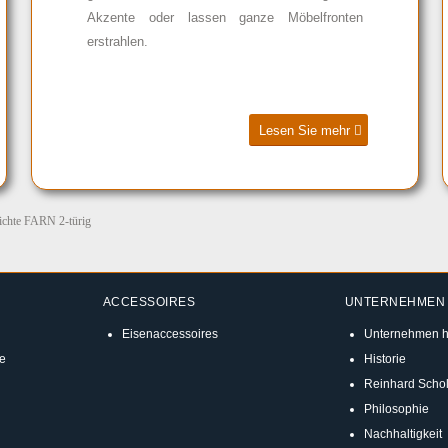
Akzente oder lassen ganze Möbelfronten
erstrahlen.
Lesen Sie mehr
ichte FARN 2-türig
ACCESSOIRES
UNTERNEHMEN
Eisenaccessoires
Unternehmen h
e
Historie
Reinhard Schol
Philosophie
Nachhaltigkeit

## WHAT IS EXPECTED
What you return must match the records exactly, apart from the images, which are omitted.

## TASK RESPONSE
Akzente oder lassen ganze Möbelfronten
erstrahlen.
Lesen Sie mehr
ichte FARN 2-türig
ACCESSOIRES
UNTERNEHMEN
Eisenaccessoires
Unternehmen h
e
Historie
Reinhard Schol
Philosophie
Nachhaltigkeit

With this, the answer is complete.